Thursday, March 09, 2023

Ray Managh

A judge has told a 37-year-old Co Dublin fruit farm supervisor that he considered a rear-ending accident in which he was involved had been staged.

Judge James McCourt, throwing out a €60,000 damages claim by Kamil Losik, said Losik may not have been one of an inner circle of people involved in staging accidents but knew, or ought to have known, that the crash in which he claimed to have been injured had been staged.

“There was an outer ring of people known to each other, at least loosely, through their geographical location in north county Dublin or through their background or through their places of work,” Judge McCourt said in the Circuit Civil Court.

After Judge McCourt dismissed Losik’s claim, three other Polish men who had been passengers in Losik’s car – Artur Kozlowski, Bartlomiej Wawrzyniak and Tomasz Szczepanski, with addresses in Swords,- and who, between them, had been claiming damages totalling €180,000, withdrew their claims.

Their cases were not heard by the court and no findings, apart from noting the withdrawal of their cases, had been made against them.

Delivery job

The four men, seeking a total of quarter of a million euro, including special damages, had sued National Retrofit & Construction Services Limited, Laraghcon, Lucan, Co Dublin; one of its then drivers Damien McEvoy, of Kilmore, Enfield, Co Meath, and the Motor Insurers’ Bureau. National Retrofit claimed McEvoy, at the late evening time of the accident, had not been authorised to drive its van in a delivery job for a friend.

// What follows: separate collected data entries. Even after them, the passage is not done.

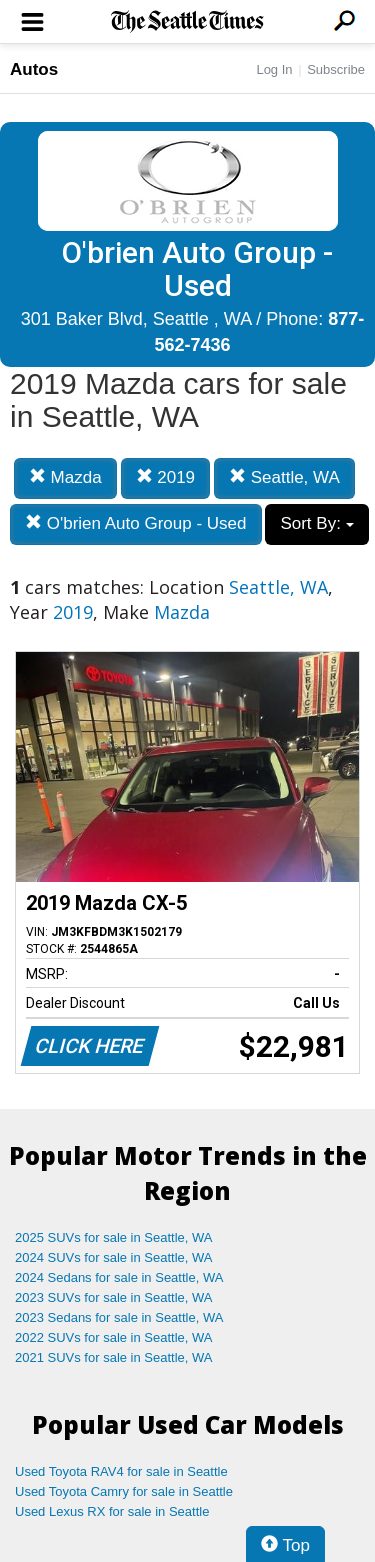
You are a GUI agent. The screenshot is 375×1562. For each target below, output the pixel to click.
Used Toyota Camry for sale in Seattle (124, 1491)
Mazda (65, 477)
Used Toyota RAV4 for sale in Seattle (121, 1471)
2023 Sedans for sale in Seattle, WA (119, 1317)
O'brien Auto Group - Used (136, 523)
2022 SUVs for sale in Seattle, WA (114, 1337)
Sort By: (316, 523)
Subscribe (336, 69)
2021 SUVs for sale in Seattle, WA (114, 1357)
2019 (166, 477)
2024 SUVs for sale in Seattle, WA (114, 1257)
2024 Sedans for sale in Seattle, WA (119, 1277)
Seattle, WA (284, 477)
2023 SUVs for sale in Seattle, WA (114, 1297)
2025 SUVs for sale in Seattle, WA (114, 1237)
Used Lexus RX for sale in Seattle (112, 1511)
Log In (274, 69)
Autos (34, 69)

Barrister Paul McMorrow, who appeared with David Culleton of Mason Hayes and Curran Solicitors for National Retrofit and the bureau, successfully applied for Losik’s passengers to remain outside the court while his case was being dealt with and Judge McCourt directed they surrender their phones to their solicitors.

Mr McMorrow said McEvoy had not chosen to participate in the case and was not represented. A defence, alleging that the accident had been staged, had been entered on behalf of Zurich Insurance Plc, insurers of Retrofit’s van.

Losik, of Cianlea, Swords, claimed the van had rear ended his car at Applewood Village Green roundabout at Broadmeadow, Swords in February 2017.

Judge McCourt, dismissing Losik’s claim, said his historical recollection had been evasive and any admissions secured had been slow in forthcoming.

“I am of the view (the accident) was staged and that Mr Losik knew or ought to have known that it was,” Judge McCourt said. “He is an unreliable witness and I don’t believe him.” He made an order for costs against Losik.

When Mr McMorrow asked for a costs order against Damien McEvoy, Judge McCourt said there was no reality in it. “You have done a good job for your clients,” the judge said.